Follow the instructions to train a generative model as described by Learning a Driving Simulator.
- Download dataset
./get_data.sh
- Start data server in the first terminal session
./server.py --batch 64
For maximum performance we recommend using tmux. screen is not good.
3) Train auto encoder in the second terminal
./train_generative_model.py autoencoder --batch 64
This will create two folders called outputs/results_autoencoder
with model checkpoints
and outputs/samples_autoencoder
with samples from the generative model. In the sampled
images odd columns are generated and even column images are target images.
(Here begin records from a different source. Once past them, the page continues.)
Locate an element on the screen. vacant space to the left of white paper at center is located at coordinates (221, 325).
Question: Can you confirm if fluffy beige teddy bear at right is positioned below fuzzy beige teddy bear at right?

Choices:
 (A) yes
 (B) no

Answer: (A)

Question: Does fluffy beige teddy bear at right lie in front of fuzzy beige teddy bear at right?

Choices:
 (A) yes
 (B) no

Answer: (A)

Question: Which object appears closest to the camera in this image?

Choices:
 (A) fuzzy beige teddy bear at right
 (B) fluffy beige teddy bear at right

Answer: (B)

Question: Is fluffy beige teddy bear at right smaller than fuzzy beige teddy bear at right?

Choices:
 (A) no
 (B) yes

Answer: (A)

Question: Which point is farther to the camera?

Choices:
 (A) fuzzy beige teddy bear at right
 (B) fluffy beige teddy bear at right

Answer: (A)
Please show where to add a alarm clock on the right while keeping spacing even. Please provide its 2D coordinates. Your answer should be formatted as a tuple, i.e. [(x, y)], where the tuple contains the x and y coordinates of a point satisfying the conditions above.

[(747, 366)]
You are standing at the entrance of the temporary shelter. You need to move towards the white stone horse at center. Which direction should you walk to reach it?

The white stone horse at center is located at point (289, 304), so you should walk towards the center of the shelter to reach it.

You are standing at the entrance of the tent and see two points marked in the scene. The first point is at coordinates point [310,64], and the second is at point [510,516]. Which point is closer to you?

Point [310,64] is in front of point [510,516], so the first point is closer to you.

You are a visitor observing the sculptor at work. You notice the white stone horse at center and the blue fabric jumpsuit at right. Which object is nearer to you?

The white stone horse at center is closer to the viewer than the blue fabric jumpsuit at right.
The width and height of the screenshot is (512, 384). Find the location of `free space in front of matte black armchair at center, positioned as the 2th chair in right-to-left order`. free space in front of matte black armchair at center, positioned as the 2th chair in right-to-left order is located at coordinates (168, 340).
Once the autoencoder model is trained you can stop the previous server and start training the transition model
4). Run server for transition model
./server.py --time 60 --batch 64
- Train transition model
./train_generative_model.py transition --batch 64 --name transition
This will create two folders called outputs/results_transition
with model checkpoints
and outputs/samples_transition
with samples from the generative model
Training logs will be saved to /tmp/logs/<model_name>
. You can visualize
logs using Tensorboard by typing
tensorboard --logdir /tmp/logs/autoencoder
or
tensorboard --logdir /tmp/logs/transition
- Make a gif of the transition model
./view_generative_model.py transition --name transition
Here your job is to make the video look so great that it could be used train a steering angle model.